Porges (2017, p.129) states,
The difference between the fight/flight and play is that while mobilizing, we’re making eye contact and engaging each other. We’re diffusing the cues of threat with social cues, so we can utilize the sympathetic nervous system to support movement without moving into defensive fight/flight behaviours. When we involve the social engagement system, we can even use the oldest system, which is immobilization, and we can be in the arms of someone that we feel safe with.
The final and most recently evolved part of the autonomic nervous system is the ventral circuit. As with the dorsal vagus, this is part of the parasympathetic nervous system. It evolved 200 million years ago and is uniquely mammalian. The ventral circuit looks for safety and social connection. In this sense, it could be considered as a preventative and anticipatory part of the nervous system. It gives us the capacity to co-regulate (Dana, 2018). The neuroception involved is picking up cues for connections that will add to our safety and hence improve our potential for survival. Unfortunately for many traumatized children this function of the nervous system is shut down and underdeveloped.

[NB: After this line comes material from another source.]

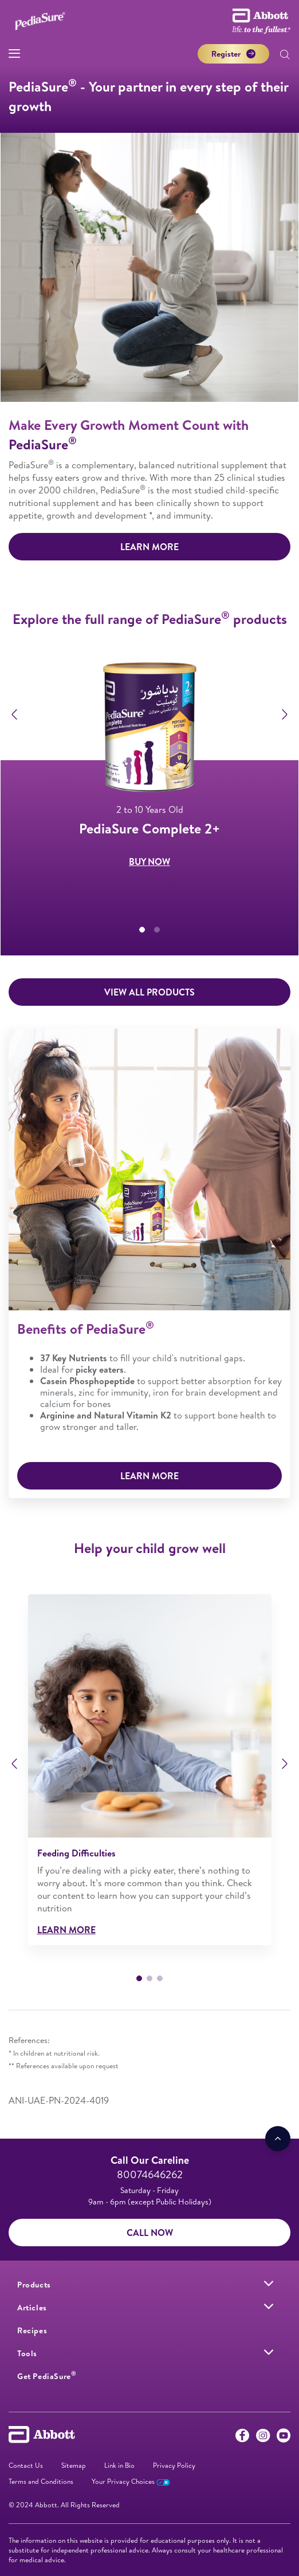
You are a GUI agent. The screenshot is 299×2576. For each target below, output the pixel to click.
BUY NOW (149, 867)
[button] (284, 55)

Conditions of safety and repeated positive experiences are essential for it to develop and come into use. This will happen as the dorsal vagus and sympathetic circuits are less active. As freeze, fight/flight are reduced, moments of calm are increasingly possible. Connection is a hugely protective factor that promotes further development. Once connections are established potential threats are reduced. As Porges (2017, p.43) explains this important aspect of polyvagal theory,
“Moreover, and perhaps most important, the theory explains how safety is not the removal of threat and that feeling safe is dependent on unique cues in the environment and our relationships that have an active inhibition on defense circuits and promote health and feelings of love and trust (e.g., Porges, 1998).”
Once protective connections are established, these can be used to anticipate and prevent the activation of the dorsal vagal and sympathetic circuits. Once this begins the individual is more in the connecting and less in the defensive state. This begins a positive spiral where the person is on the road to recovery. Acting out, such as running away are now less likely.
I have outlined how the three parts of the autonomic nervous system may be activated and their use in promoting our safety, survival and well-being. Understanding the different functions is vital to effective treatment. For example, the sympathetic circuit of fight/flight, whilst being more difficult to manage may mean the child is in a healthier state than if he/she was freezing and immobile.
Using running away as an example, not running may be at both ends of the spectrum of frozen and connected. Stillness can be due to calm safety or fear. The difference between the two can be sensed by our neuroception – how we unconsciously read and are attuned to what is happening. The difficult job of responding to running away behaviour offers the potential bridge between the dorsal vagal and ventral circuits. The fight/flight and playful mobilization of the sympathetic nervous system, however challenging may also contain the hope that Winnicott referred to over fifty years ago.
As Porges (2017, p.56) states,
I want to emphasize that understanding the response, not the traumatic event, is critical to the successful treatment of trauma.